With the rise in malicious hacking and data breaches, companies and government agencies are looking for ways to protect their data that offer a higher level of security than passwords.

Because passwords are easily lost, stolen, guessed, or cracked by hackers, many companies are shifting to the use of biological characteristics that uniquely identify you as an individual, called biometric identifiers, for security purposes.

For example, financial institutions and online retailers are developing ways to authenticate a purchase by requiring that the user take a selfie and smile, wink, or make some other on-demand gesture intended to confirm their actual presence. A stolen password could be easily reused, but faking a particular person’s arbitrary facial expression is more complicated to duplicate.

But along with the strength of biometric identifiers come new risks. When hackers steal your password, you can change it. But when hackers acquire your fingerprint or facial scan, you cannot change either.

Indeed, biometric identifiers are often selected for their permanence. Many companies are investing in scanners that identify individuals based on the pattern of veins in their fingertips, rather than their fingerprints. A person’s vascular identity is harder to forge than a fingerprint, and changes less over time.

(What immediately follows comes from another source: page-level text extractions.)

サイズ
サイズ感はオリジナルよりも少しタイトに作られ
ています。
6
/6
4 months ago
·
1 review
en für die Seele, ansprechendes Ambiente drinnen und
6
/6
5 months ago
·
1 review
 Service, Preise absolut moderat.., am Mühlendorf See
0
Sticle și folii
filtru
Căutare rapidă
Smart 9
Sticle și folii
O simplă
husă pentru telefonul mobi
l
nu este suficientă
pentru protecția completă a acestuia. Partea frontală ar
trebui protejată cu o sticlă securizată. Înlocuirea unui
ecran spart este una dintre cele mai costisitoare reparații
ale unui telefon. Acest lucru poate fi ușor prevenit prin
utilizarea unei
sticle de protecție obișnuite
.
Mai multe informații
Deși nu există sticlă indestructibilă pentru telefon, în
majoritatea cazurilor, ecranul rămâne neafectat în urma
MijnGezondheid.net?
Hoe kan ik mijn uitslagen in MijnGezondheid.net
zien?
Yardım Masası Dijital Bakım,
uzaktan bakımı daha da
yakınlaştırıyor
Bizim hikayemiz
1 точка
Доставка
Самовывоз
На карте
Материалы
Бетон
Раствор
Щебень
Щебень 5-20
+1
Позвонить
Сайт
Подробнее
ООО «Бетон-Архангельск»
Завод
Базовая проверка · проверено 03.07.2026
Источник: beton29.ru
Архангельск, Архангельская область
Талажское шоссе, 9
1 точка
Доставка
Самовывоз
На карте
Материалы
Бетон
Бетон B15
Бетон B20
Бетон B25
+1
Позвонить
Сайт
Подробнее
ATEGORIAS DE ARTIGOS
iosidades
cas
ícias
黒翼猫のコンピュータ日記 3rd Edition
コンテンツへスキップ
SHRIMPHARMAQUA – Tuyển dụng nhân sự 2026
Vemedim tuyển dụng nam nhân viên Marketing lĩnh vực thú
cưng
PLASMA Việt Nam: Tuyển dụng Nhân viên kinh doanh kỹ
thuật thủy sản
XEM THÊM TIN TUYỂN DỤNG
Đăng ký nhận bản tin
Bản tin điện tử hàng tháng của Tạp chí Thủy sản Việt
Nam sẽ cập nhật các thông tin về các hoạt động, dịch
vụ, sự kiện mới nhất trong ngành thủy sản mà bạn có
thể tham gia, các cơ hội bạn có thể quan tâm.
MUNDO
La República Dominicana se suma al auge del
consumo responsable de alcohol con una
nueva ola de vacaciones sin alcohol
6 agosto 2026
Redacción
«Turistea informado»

In addition to issues caused by the inability to change your biometrics, another new risk comes from the ability of individuals, websites or corporations to collect biometric identifiers surreptitiously.

For example, when a website or company asks for your password, you actively decide whether or not to share it. But some biometric identifiers can be easily collected from cameras or microphones without your knowledge or consent.

Thus, although some uses of biometric data may increase security and reduce the likelihood of data breaches, other uses may interfere with an individual’s right to privacy. More and more states are therefore regulating the use and collection of biometric data.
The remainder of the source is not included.